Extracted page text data
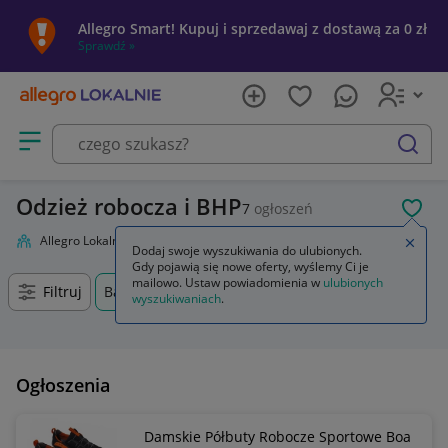
Allegro Smart! Kupuj i sprzedawaj z dostawą za 0 zł
Sprawdź »
Otwórz menu z kategoriami
szukaj
Odzież robocza i BHP
7
ogłoszeń
POL
Allegro Lokalnie
Firma i usługi
Przemysł
Odzież robocza i BHP
Zamkn
Dodaj swoje wyszukiwania do ulubionych.
Gdy pojawią się nowe oferty, wyślemy Ci je
mailowo. Ustaw powiadomienia w
ulubionych
Filtruj
Barlinek, Zachodniopomorskie, +0 km
wyszukiwaniach
.
Ogłoszenia
Damskie Półbuty Robocze Sportowe Boa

» EXERCISE:
Repeat, word for word and with no pictures, only the lines running from the beginning of the data to the line that contains "Gdy pojawią się nowe oferty, wyślemy Ci je".

» OUTPUT OF THE TASK:
Allegro Smart! Kupuj i sprzedawaj z dostawą za 0 zł
Sprawdź »
Otwórz menu z kategoriami
szukaj
Odzież robocza i BHP
7
ogłoszeń
POL
Allegro Lokalnie
Firma i usługi
Przemysł
Odzież robocza i BHP
Zamkn
Dodaj swoje wyszukiwania do ulubionych.
Gdy pojawią się nowe oferty, wyślemy Ci je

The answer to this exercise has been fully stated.